J´ai des jardins profonds dans mes yeux d´émeraude,
Des labyrinthes fous, d´où l´on ne revient point.
De qui me croit tout près je suis toujours si loin,
Et qui m´a possédée a possédé la Fraude.

Mes sens, ce sont des chiens qu´au doigt je fais coucher,
Je les dresse à forcer la proie en ses asiles ;
Puis, l´ayant étranglée, ils attendent, dociles,
Que mes yeux souverains leur disent d´y toucher.

Je voudrais tous les coeurs avec toutes les âmes !
Je voudrais, chasseresse aux féroces ardeurs,
Entasser à mes pieds des coeurs, encor des coeurs
Et je distribuerais mon butin rouge aux femmes !

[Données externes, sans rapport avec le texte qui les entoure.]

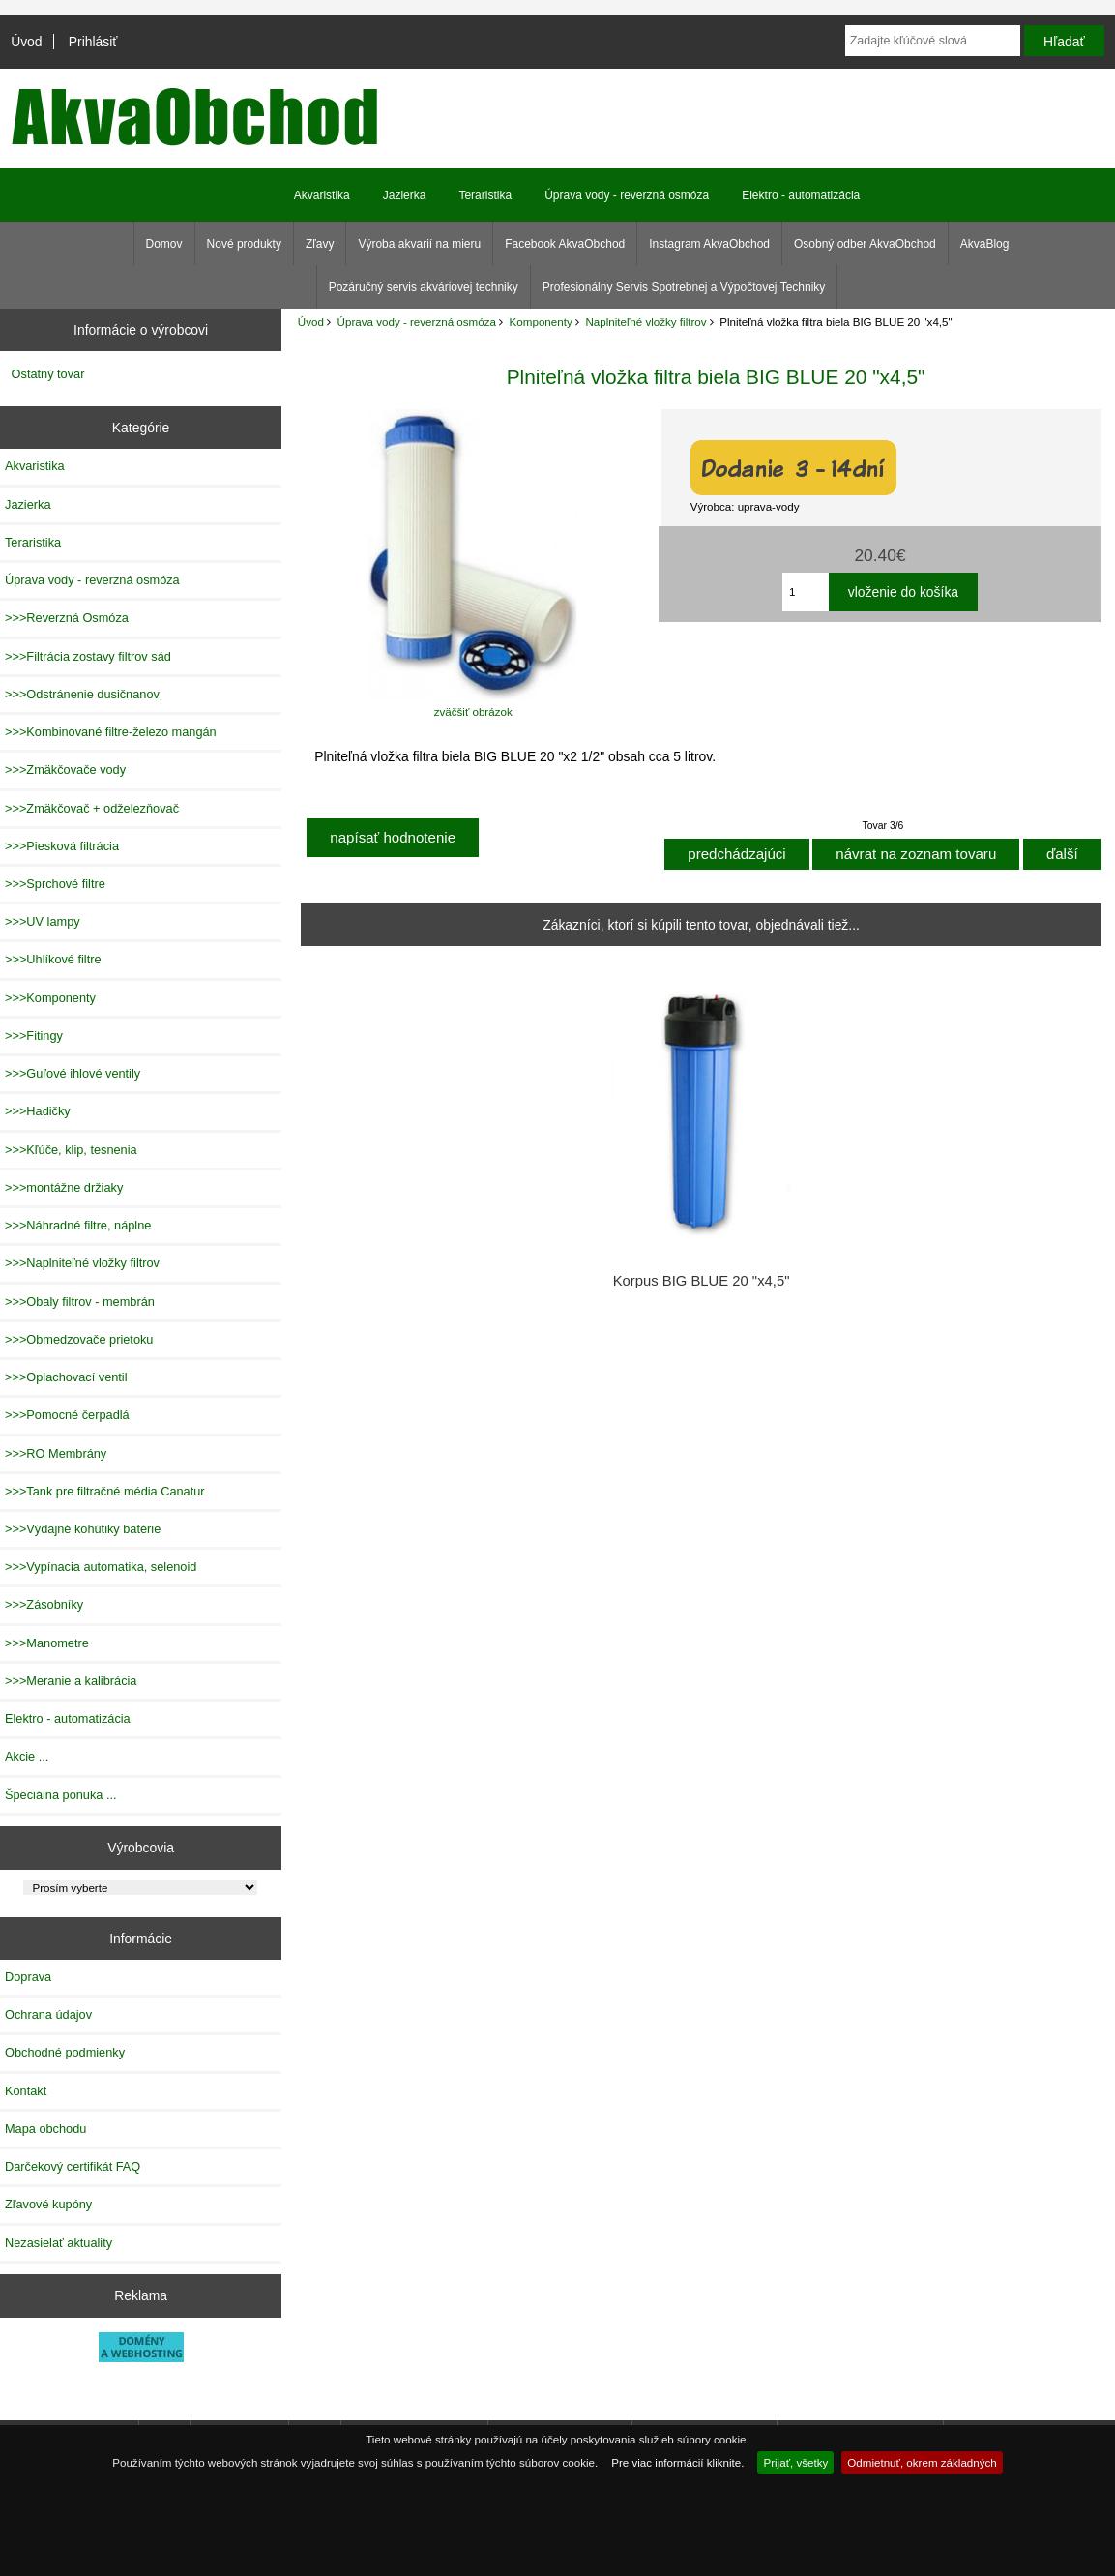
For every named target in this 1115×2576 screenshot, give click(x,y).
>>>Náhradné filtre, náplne (78, 1225)
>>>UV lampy (42, 921)
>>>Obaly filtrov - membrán (80, 1301)
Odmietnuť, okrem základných (922, 2462)
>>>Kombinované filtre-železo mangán (111, 732)
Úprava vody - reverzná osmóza (416, 321)
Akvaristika (322, 195)
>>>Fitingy (34, 1035)
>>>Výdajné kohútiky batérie (83, 1529)
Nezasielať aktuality (58, 2242)
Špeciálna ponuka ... (61, 1795)
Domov (164, 244)
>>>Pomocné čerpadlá (67, 1414)
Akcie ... (26, 1756)
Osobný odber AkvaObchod (865, 244)
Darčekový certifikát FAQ (72, 2166)
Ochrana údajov (48, 2014)
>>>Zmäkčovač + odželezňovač (92, 808)
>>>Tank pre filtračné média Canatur (105, 1491)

Je traîne, magnifique, un lourd manteau d´ennui,
Où s´étouffe le bruit des sanglots et des râles.
Les flammes qu´en passant j´allume aux yeux des mâles,
Sont des torches de fête en mon coeur plein de nuit.

La haine me plaît mieux, étant moins puérile.

Mère, épouse, non pas : ni femelle vraiment !
Je veux que mon corps, vierge ainsi qu´un diamant,
A jamais comme lui soit splendide et stérile.

Mon orgueil est ma vie, et mon royal trésor ;
Et jusque sur le marbre, où je m´étendrai froide,
Je veux garder, farouche, aux plis du linceul roide,
Une bouche scellée, et qui dit non encor.